I'm trying to pull data from an Athena DB into R using RJDBC as described in detail on AWS's own blog. Alas, the amount of data I'm trying to pull is substantial and so I'm getting the following error message:
Error in .jcall(rp, "I", "fetch", stride, block) :
java.sql.SQLException: The requested fetchSize is more than the allowed value in Athena. Please reduce the fetchSize and try again. Refer to the Athena documentation for valid fetchSize values.
The Athena documentation doesn't actually give any such fetchSize values but I gather from this github issue that the value should be lower than 1000. I gather from the same github issue that there is no way to pass this fetchSize to RJDBC. So are there other ways of querying Athena that respect this limit?

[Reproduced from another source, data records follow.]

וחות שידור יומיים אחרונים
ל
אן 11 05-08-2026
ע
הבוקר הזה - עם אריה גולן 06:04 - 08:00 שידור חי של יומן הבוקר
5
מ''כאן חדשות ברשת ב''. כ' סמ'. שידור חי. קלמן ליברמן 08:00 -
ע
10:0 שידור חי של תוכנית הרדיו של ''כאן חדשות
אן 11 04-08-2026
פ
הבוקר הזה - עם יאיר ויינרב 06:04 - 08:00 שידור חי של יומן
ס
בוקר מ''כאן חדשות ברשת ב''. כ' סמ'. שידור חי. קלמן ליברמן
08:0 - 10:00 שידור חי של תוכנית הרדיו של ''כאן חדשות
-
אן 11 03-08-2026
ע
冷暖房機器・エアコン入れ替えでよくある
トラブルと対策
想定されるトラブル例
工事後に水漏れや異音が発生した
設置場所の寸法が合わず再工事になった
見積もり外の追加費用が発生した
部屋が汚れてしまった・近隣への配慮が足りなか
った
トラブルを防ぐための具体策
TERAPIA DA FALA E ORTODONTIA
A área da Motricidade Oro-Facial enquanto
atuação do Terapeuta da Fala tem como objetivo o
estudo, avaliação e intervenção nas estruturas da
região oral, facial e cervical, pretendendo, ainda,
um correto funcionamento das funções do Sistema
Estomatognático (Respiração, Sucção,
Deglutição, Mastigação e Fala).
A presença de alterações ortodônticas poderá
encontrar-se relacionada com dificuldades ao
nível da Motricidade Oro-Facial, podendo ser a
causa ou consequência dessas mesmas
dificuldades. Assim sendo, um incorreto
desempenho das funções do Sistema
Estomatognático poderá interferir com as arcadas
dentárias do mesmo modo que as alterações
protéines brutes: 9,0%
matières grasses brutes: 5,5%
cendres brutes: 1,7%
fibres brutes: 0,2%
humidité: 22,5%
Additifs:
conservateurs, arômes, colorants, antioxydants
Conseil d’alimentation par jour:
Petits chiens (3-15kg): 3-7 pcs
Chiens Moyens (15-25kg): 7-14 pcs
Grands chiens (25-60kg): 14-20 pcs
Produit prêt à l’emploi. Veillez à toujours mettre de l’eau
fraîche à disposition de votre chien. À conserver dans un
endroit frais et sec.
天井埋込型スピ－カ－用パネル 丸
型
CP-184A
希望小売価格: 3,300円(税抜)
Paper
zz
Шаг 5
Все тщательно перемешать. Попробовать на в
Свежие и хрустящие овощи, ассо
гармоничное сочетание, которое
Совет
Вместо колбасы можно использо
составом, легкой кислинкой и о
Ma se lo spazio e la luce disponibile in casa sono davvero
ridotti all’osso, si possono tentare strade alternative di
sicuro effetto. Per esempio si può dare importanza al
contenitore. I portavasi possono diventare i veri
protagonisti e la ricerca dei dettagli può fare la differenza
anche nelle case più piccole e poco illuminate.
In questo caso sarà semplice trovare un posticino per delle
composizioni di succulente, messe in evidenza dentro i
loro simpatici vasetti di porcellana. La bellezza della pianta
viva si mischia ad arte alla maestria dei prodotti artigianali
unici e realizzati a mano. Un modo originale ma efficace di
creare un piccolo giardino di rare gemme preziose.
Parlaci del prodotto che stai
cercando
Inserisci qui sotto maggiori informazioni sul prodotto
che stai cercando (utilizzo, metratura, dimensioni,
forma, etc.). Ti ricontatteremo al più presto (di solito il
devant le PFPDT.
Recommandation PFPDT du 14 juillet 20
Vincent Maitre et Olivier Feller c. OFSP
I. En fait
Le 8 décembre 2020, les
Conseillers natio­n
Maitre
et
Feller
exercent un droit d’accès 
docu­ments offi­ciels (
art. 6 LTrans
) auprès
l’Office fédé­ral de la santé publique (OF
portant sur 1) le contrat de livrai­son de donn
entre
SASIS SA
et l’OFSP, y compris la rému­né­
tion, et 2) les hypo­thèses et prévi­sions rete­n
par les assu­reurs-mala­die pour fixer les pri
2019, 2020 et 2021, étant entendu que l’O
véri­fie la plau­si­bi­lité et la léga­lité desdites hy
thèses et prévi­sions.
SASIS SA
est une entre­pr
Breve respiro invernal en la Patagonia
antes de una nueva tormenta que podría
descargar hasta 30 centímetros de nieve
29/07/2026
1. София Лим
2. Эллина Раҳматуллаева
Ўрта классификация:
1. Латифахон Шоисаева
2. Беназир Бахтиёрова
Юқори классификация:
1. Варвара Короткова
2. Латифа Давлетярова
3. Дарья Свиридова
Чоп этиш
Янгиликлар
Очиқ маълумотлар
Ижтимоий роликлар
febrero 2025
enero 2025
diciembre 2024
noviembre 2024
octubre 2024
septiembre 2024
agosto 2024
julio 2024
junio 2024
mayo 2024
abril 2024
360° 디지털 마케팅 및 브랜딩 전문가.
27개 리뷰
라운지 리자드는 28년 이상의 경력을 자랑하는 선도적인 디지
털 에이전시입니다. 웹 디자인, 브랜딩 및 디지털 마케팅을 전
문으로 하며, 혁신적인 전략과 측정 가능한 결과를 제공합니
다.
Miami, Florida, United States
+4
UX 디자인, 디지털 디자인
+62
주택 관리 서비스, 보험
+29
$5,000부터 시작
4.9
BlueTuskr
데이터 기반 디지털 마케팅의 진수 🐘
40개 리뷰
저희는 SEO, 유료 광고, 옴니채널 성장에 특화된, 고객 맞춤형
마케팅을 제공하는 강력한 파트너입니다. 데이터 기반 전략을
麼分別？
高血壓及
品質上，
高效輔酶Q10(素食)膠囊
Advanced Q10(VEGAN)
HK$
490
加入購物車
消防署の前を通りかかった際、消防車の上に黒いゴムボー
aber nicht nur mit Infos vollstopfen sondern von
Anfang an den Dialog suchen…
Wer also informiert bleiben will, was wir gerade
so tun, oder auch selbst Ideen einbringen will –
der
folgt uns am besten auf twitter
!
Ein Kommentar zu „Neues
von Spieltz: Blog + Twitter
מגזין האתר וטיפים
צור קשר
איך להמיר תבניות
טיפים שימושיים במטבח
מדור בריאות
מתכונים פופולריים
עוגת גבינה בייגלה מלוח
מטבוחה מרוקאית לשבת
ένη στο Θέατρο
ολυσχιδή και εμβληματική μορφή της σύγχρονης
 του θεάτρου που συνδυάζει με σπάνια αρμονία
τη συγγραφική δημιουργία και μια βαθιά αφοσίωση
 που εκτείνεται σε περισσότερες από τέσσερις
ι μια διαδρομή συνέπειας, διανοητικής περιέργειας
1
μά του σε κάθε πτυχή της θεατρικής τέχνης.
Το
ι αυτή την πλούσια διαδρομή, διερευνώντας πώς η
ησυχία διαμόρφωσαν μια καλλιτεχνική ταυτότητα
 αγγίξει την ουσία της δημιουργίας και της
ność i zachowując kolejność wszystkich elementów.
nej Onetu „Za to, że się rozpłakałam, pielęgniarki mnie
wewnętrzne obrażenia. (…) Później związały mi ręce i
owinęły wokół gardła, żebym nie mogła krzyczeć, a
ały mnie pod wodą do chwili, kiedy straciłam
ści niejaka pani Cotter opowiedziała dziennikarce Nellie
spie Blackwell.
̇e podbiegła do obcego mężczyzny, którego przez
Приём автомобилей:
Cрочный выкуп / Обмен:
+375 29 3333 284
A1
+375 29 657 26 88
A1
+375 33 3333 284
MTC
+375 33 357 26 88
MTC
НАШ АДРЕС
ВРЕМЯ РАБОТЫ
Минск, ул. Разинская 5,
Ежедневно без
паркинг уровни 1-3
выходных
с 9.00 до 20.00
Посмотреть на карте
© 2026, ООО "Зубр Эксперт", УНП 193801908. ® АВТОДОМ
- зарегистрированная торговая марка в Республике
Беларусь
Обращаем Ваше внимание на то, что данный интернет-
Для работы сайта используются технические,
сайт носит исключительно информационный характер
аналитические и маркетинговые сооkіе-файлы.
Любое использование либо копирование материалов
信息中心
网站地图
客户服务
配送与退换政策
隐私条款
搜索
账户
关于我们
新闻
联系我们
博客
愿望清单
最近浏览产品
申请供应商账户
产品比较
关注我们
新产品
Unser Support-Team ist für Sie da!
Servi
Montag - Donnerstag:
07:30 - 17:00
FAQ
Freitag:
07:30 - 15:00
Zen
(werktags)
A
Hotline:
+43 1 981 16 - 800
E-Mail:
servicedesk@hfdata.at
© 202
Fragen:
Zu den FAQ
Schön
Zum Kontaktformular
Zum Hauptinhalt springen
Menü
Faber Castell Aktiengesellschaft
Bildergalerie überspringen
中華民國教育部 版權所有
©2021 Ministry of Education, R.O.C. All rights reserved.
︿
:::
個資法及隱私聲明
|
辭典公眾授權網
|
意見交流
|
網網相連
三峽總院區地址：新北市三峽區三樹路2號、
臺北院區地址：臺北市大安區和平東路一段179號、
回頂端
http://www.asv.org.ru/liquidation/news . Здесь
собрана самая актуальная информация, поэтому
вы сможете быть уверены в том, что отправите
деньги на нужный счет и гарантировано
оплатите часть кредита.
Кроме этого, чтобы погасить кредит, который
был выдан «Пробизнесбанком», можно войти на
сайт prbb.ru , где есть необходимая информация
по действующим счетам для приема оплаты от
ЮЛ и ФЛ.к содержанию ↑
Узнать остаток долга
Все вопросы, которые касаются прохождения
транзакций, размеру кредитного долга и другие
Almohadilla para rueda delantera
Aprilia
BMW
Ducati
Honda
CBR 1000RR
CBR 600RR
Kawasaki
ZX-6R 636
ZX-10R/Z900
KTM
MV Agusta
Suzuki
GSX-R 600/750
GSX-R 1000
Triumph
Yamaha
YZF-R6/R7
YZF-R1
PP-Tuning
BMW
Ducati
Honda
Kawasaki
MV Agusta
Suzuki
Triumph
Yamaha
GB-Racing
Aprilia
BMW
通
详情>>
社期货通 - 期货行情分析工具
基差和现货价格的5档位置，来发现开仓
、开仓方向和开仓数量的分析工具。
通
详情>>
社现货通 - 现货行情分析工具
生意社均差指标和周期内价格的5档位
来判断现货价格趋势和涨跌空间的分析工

The basic problem is that dbGetQuery doesn't allow one to specify the fetchSize. As per the RJDBC package author one workaround is to call the two functions that dbGetQuery wraps separately and pass the fetchSize to fetch():
q <- dbSendQuery(c, ...)
fetch(q, -1, block=999)
More generally:
setMethod("dbGetQuery", signature(conn="JDBCConnection", statement="character"), def=function(conn, statement, ...) {
r <- dbSendQuery(conn, statement, ...)
on.exit(.jcall(r#stat, "V", "close"))
if (conn#jc %instanceof% "com.amazonaws.athena.jdbc.AthenaConnection") fetch(r, -1, 999) # Athena can only pull 999 rows at a time
else fetch(r, -1)
})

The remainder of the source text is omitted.